During 1893, the operation at Whitwick Quarry was commenced. It would appear that the first quarry was dug at the site of Forest Rock Wood, reference to this name can be found during 1923, where the quarry was previously called Forest Rock Quarry. Some time later, circa 1929, a second quarry appears to have been commenced in Peldar Tor, which is the site of the existing quarry and is officially referred to as Springhill Quarry, Peldar Tor, Whitwick, Leicestershire, England, UK.

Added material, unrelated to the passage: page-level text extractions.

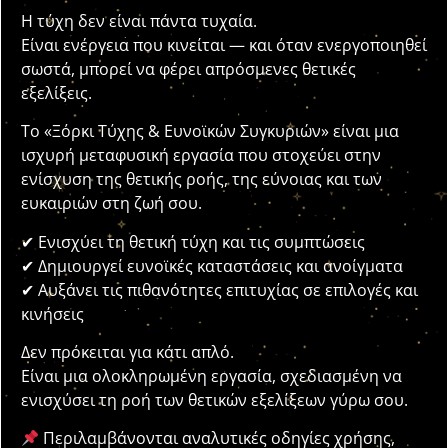
Η τύχη δεν είναι πάντα τυχαία.
Είναι ενέργεια που κινείται — και όταν ενεργοποιηθεί
σωστά, μπορεί να φέρει απρόσμενες θετικές
εξελίξεις.
Το «Ξόρκι Τύχης & Ευνοϊκών Συγκυριών» είναι μια
ισχυρή μεταφυσική εργασία που στοχεύει στην
ενίσχυση της θετικής ροής, της εύνοιας και των
ευκαιριών στη ζωή σου.
✔ Ενισχύει τη θετική τύχη και τις συμπτώσεις
✔ Δημιουργεί ευνοϊκές καταστάσεις και ανοίγματα
✔ Αυξάνει τις πιθανότητες επιτυχίας σε επιλογές και
κινήσεις
Δεν πρόκειται για κάτι απλό.
Είναι μια ολοκληρωμένη εργασία, σχεδιασμένη να
ενισχύσει τη ροή των θετικών εξελίξεων γύρω σου.
Περιλαμβάνονται αναλυτικές οδηγίες χρήσης,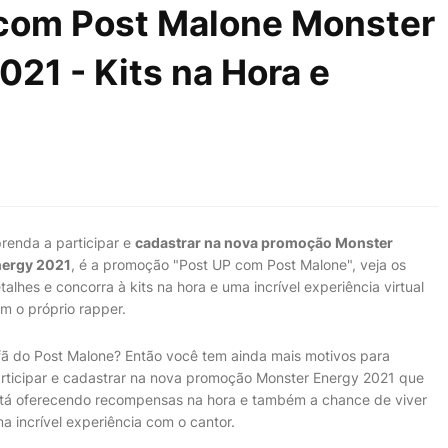
 com Post Malone Monster
21 - Kits na Hora e
renda a participar e
cadastrar na nova promoção Monster
ergy 2021
, é a promoção "Post UP com Post Malone", veja os
talhes e concorra à kits na hora e uma incrível experiência virtual
m o próprio rapper.
fã do Post Malone? Então você tem ainda mais motivos para
rticipar e cadastrar na nova promoção Monster Energy 2021 que
tá oferecendo recompensas na hora e também a chance de viver
a incrível experiência com o cantor.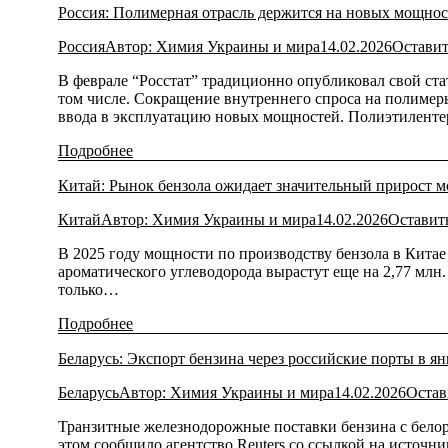
Россия: Полимерная отрасль держится на новых мощнос
Россия
Автор:
Химия Украины и мира
14.02.2026
Оставит
В феврале “Росстат” традиционно опубликовал свой ста
том числе. Сокращение внутреннего спроса на полимеры
ввода в эксплуатацию новых мощностей. Полиэтилент
Подробнее
Китай: Рынок бензола ожидает значительный прирост м
Китай
Автор:
Химия Украины и мира
14.02.2026
Оставит
В 2025 году мощности по производству бензола в Китае 
ароматического углеводорода вырастут еще на 2,77 млн.
только…
Подробнее
Беларусь: Экспорт бензина через российские порты в ян
Беларусь
Автор:
Химия Украины и мира
14.02.2026
Остав
Транзитные железнодорожные поставки бензина с белор
этом сообщило агентство Reuters со ссылкой на источн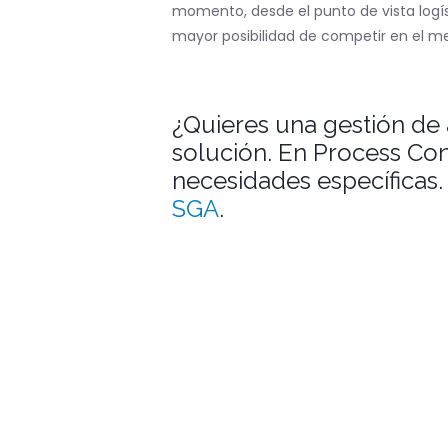
momento, desde el punto de vista logís
mayor posibilidad de competir en el m
¿Quieres una gestión de 
solución. En Process Con
necesidades específicas. 
SGA
.
en
Blog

tor: a rocky pinnacle; a peak of a bare or rocky mountain or hill
During 1889, Thomas Williamson was the farmer living at Holly Hays, and was still there in 1892, 1895, and 1899 with William Berrington living there in 1908.
In 1911, the Coalville Times informs us that game birds had been stolen from Holly Hayes Wood, which then belonged to the Whitwick Granite Company. Mr William Berrington still lived there at this time and was still living here up to 1928.
In 1920 the quarry advertised trees for sale from this wood. Also about this time, the quarry dammed the brook and created a pond. This was also to provide a supply of water for the quarry at the same time. A pumping station was also built nearby.
During the 1940s, the two cottages were occupied by the Danvers and Blog | Roberts family. The Electoral list for 1948 shows the Roberts family at Holly Hays Cottage, the Tomlinson Family at Fishpond Cottage and John Waley at Holly Hayes Farm.
In 1963, Mr Danvers still lived at Holly Hayes farm, but Fishpond cottage was then occupied by a Mr Lacy.
In 1977, it is believed that the large stone within a circle of trees on the edge of Holly Hayes Wood was placed there to commemorate Queen Elizabeth II Silver Jubilee.